# Puppy Bite Work



## Howard Gaines III (Dec 26, 2007)

I know some don't do it and others like myself do...doing bite work during the teething stage. I am very mindful NOT to pull and fling the rag when the pup has it. I think you miss some import time with the bite work and the bonding.

Currently, I'm working with a 16 week old GSD pup and use the time to focus on regrips and recall work. I also use lots of praise as she brings the rag to me and for deeper rebites. Since none of this is new material to folks who do it all the time, thought it might be useful for those starting with a pup and had concerns...


----------



## Jerry Lyda (Apr 4, 2006)

We do bitework while teething but are watching for different behaviors on the bite. We take it easy on them but they continue to bite. 

I'm having a hard time on which of my pups to keep. I'm going to do the bitework while teething and I'm doing the Dick Staal method now with them. I've not gotten his book but a friend has been to him and is showing me his methods. I will get his book. No conflict or stress to the pup, all fun.


----------



## Brian Anderson (Dec 2, 2010)

Jerry I do the same thing. I am doing it more to see what kinda behavior I get from the pup. 

I ordered the book. I haven't gotten it yet but I am looking forward to reading it.
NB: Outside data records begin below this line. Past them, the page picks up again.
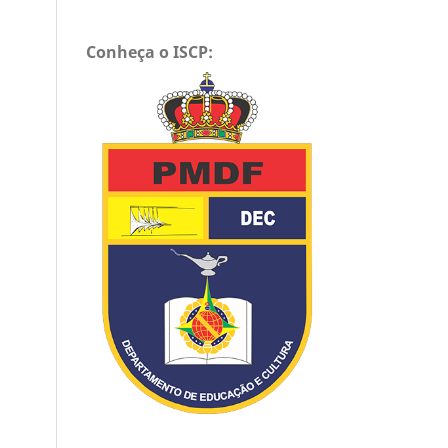
Conheça o ISCP: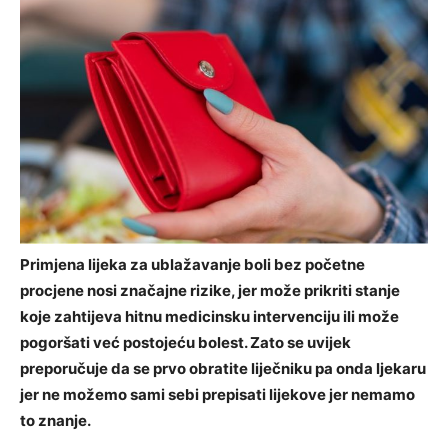
Primjena lijeka za ublažavanje boli bez početne
procjene nosi značajne rizike, jer može prikriti stanje
koje zahtijeva hitnu medicinsku intervenciju ili može
pogoršati već postojeću bolest. Zato se uvijek
preporučuje da se prvo obratite liječniku pa onda ljekaru
jer ne možemo sami sebi prepisati lijekove jer nemamo
to znanje.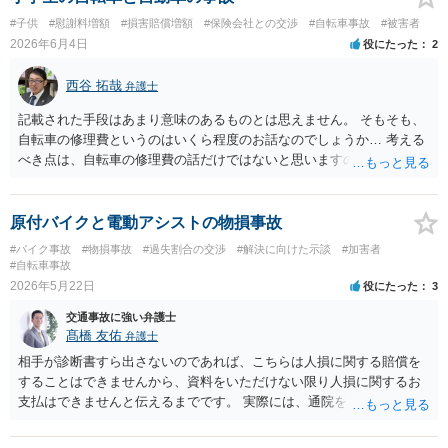
被害者の意思により不起訴につながる可能性が大きくなるでしょう。
#子供
#慰謝料増額
#損害賠償増額
#保険会社との交渉
#自転車事故
#被害者
やはり示談交渉は大事になると思います。
2026年6月4日
役にたった
2
西谷 拓哉
弁護士
記載された手段はあまり意味のあるものとは思えません。 そもそも、
自転車の修理費というのはいくら程度のお話なのでしょうか… 考える
べき点は、自転車の修理費の話だけではないと思いますので、 一度、
法律相談をどこかで受けられることをオススメいたします。
原付バイクと電動アシストの物損事故
#バイク事故
#物損事故
#過失割合の交渉
#解決に向けた示談
#加害者
#自転車事故
2026年5月22日
役にたった
3
交通事故に強い弁護士
髙橋 友佑
弁護士
相手が診断書すら出さないのであれば、こちらは人損に関する賠償を
することはできませんから、資料をいただけない限り人損に関するお
支払はできませんと伝えるまでです。 実際には、通院をしていないか
ら資料を出せないのではないでしょうか。 相手方自転車の修理費用
も、まずは相手方に修理の見積書を出していただくことになります。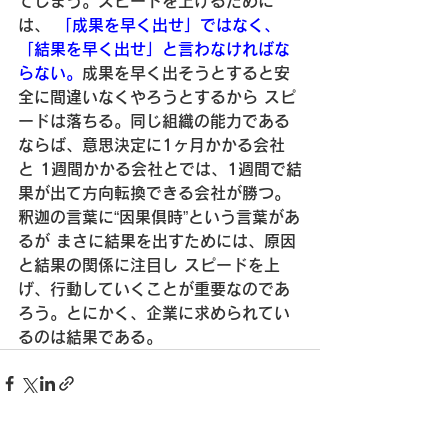
てしまう。
スピードを上げるために
は、
 「成果を早く出せ」ではなく、
「結果を早く出せ」と言わなければな
らない。
成果を早く出そうとすると安
全に間違いなくやろうとするから
 スピ
ードは落ちる。
同じ組織の能力である
ならば、意思決定に1ヶ月かかる会社
と
 1週間かかる会社とでは、1週間で結
果が出て方向転換できる会社が勝つ。
釈迦の言葉に“因果倶時”という言葉があ
るが
 まさに結果を出すためには、原因
と結果の関係に注目し
 スピードを上
げ、行動していくことが重要なのであ
ろう。
とにかく、企業に求められてい
るのは結果である。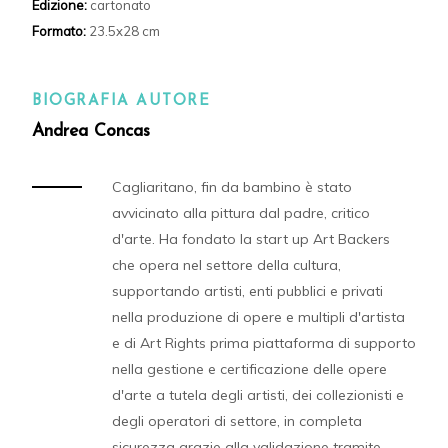
Edizione:
cartonato
Formato:
23.5x28 cm
BIOGRAFIA AUTORE
Andrea Concas
Cagliaritano, fin da bambino è stato
avvicinato alla pittura dal padre, critico
d'arte. Ha fondato la start up Art Backers
che opera nel settore della cultura,
supportando artisti, enti pubblici e privati
nella produzione di opere e multipli d'artista
e di Art Rights prima piattaforma di supporto
nella gestione e certificazione delle opere
d'arte a tutela degli artisti, dei collezionisti e
degli operatori di settore, in completa
sicurezza grazie alla validazione tramite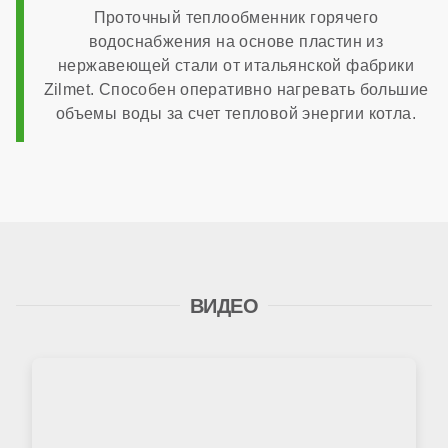
Проточный теплообменник горячего
водоснабжения на основе пластин из
нержавеющей стали от итальянской фабрики
Zilmet. Способен оперативно нагревать большие
объемы воды за счет тепловой энергии котла.
ВИДЕО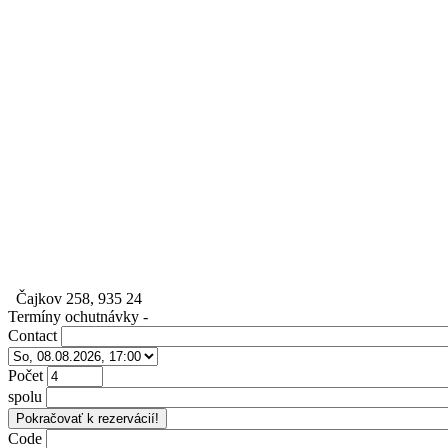
Čajkov 258, 935 24
Termíny ochutnávky
-
Contact
Počet
spolu
Code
Have had several people recommend it to me.


----------



## rick smith (Dec 31, 2010)

imsm, plenty of things to work on with a teething pup besides bite work, and the "bite work" you can do at this time is minimal compared to real bite work .... i always read comments that all that really matters is if they "got it or not" ... well if they got it, they probably won't "lose it" during teething, but that doesn't seem to be the common view for a lot of working dog owners these days.


----------



## Brian Anderson (Dec 2, 2010)

rick smith said:


> imsm, plenty of things to work on with a teething pup besides bite work, and the "bite work" you can do at this time is minimal compared to real bite work .... i always read comments that all that really matters is if they "got it or not" ... well if they got it, they probably won't "lose it" during teething, but that doesn't seem to be the common view for a lot of working dog owners these days.


I agree Rick. I have people all the time wanting to do bite work with a puppy because they saw some shit on youtube or whatever. Internet is a great thing but it has its problems too to be sure lol.


----------



## Joby Becker (Dec 13, 2009)

I had my pup chase a rag a few times before teething. Then did almost no tug/bitework until the dog was 7-8 months old. 
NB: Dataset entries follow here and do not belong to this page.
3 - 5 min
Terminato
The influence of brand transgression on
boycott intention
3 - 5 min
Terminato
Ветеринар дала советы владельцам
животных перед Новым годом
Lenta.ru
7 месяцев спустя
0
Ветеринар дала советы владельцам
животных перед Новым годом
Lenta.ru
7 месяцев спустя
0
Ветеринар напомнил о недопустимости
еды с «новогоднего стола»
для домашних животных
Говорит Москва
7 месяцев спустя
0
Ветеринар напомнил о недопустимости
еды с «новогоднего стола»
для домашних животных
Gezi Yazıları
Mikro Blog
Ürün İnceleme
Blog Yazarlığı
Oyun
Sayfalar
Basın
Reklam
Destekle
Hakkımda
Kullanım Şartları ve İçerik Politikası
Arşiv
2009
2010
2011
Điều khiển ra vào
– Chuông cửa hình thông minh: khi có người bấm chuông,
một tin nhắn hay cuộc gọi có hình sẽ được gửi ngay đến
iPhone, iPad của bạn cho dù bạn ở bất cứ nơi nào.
The next one I will work on outing off of toys younger.


----------



## Gillian Schuler (Apr 12, 2008)

Joby Becker said:


> I had my pup chase a rag a few times before teething. Then did almost no tug/bitework until the dog was 7-8 months old.
> 
> The next one I will work on outing off of toys younger.
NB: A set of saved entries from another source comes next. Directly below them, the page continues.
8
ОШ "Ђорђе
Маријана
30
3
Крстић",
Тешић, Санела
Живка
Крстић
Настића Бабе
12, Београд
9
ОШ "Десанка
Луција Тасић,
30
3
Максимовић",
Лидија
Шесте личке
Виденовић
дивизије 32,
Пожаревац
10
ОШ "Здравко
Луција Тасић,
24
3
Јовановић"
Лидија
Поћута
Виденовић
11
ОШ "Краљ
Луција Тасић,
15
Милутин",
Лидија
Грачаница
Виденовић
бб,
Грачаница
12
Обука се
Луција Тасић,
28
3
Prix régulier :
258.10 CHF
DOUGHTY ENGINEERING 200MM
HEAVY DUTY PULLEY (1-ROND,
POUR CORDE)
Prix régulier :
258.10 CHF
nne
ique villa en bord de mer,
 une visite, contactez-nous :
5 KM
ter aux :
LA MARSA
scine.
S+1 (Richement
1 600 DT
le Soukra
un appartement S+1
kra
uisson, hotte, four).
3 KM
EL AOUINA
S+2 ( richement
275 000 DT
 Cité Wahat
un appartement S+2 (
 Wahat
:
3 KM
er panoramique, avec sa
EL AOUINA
I don't know Joby whether this is right - I think it's due to the individual pup.

Here I'm talking bites from helper:

GSD 1

First bite at 9 months - Helper / Breeder changed very quickly from young to normal sleeve! Out was and is still excellent.

GSD 2

First bite at 7 months 

Out had later to be reinforced but due to change in helper. The previous helper demanded no out, due to age.

Second helper slightly "aware" of dog, warned us not to touch him. I ignored this as I have never had a dog bite me. He told us the dog was too "sharp".

Colleague (President) in club, was the same opinion of dog as we were. 

GSD 1 was nearly impossible to keep under control when heeling with the second helper.

Helper / breeder was fearless and the dogs sensed this and I had far less trouble with control. 

But it's all the game - weak helper "more control" strong helper "less control"

I'm not complaining by the way.


----------



## Faisal Khan (Apr 16, 2009)

Our group believes imprinting @ 4-5 weeks is more important than bite work during teething. During teething we do other stuff, no bites/tugging. Now my dog did his own tug work when no one was looking, was crazy to see him tear up something and leave bloody marks. But no tug/bite interaction from me during teething.


----------



## Peter Cavallaro (Dec 1, 2010)

Dick Staal method now with them. I've not gotten his book but QUOTE]


Jerry hi, do you have a title or link to this book, would appreciatte if you could provide it.

cheers


----------



## Bob Scott (Mar 30, 2006)

Here it is Peter.
http://www.dickstaal.com/


----------



## Howard Gaines III (Dec 26, 2007)

So IF there are certain windows in a puppy's developmental life, why do folks use them and work to those "special" periods? Simple answer in my book: prime DEVELOPMENTAL TIME! The key word is DEVELOPMENTAL...

You can take old folks and put them in the classroom for a GED, sure many will pass. But when you are younger, the ability to grasp concepts is stronger and information retained more. I see bite work in teething as a period to target and promote the rebite. Power grips and manstopping counter stuff can come when the mind is able to handle it. JMO...


----------



## Joby Becker (Dec 13, 2009)

Gillian Schuler said:


> I don't know Joby whether this is right - I think it's due to the individual pup.


I agree 100%


----------



## Peter Cavallaro (Dec 1, 2010)

Bob Scott said:


> Here it is Peter.
> http://www.dickstaal.com/


 
thanks, will order ASAP


----------



## Kelly Godwin (Jul 25, 2011)

Bob Scott said:


> Here it is Peter.
> http://www.dickstaal.com/


I ordered this book on Friday. Anybody know the current expected turn-around time? I know it says 4 - 6 weeks, just wondering if that is consistent with what folks are seeing now.

Really looking forward to getting this book!


----------